The youth hostel built on rue de Dunkerque in Paris for St Christopher’s is a project with a dual identity. In this sense, it partakes of the theatrical logic that underpins architecture when its walls become a frontier between two contradictory universes.
Viewed from the exterior, the hostel, constructed in 1926 by the British architect, E. J. Mart, for an American gear manufacturer, is an opulent Parisian building in a mixed style with Art Deco influences. The sculpted friezes on the lintel on the ground floor refer to various aspects of that industry.
Inside the building, the decor is linked to more contemporary activities. The ground floor hosts two bars and provides access to a multi-purpose hall in the basement.

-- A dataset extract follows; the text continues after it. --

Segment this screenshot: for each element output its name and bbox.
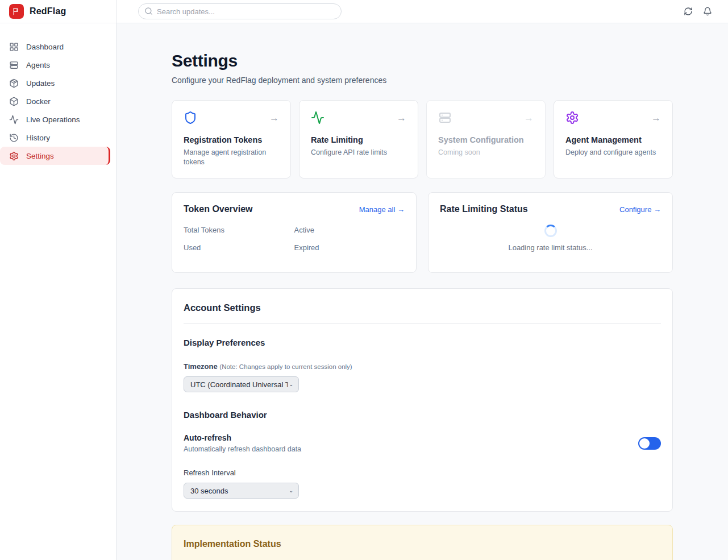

We took a “garage rock” approach to these spaces, which are characterized by second‑hand furniture, original uses for technological objects such as coils of electric cable used as tables, motley collections of furniture from various sources, mural panels representing torn posters, and club chairs and architect’s stools. The objects we selected or designed create an ambiance that is at once cosy and informal, suitable for the young people using the establishment.
Because those young people come from all over the world, it was decided that the hostel should have a cosmopolitan character. Every floor represents a European metropolis, with murals featuring iconic scenes. All of these murals are monochromatic, which helps to create a recognizable floor-by-floor colour code. People have permission, and are even encouraged to spray graffiti in the stairwells, giving the impression that these sites are permanently evolving.
Belushi’s, the ground floor bar, is situated in the building’s old courtyard, which has a glass roof. Above the enormous, crescent-shaped bar, a suspended stage dominates the central space, giving the concerts held there an incredible atmosphere, while at the same time providing spectators with a perfect view of the musicians.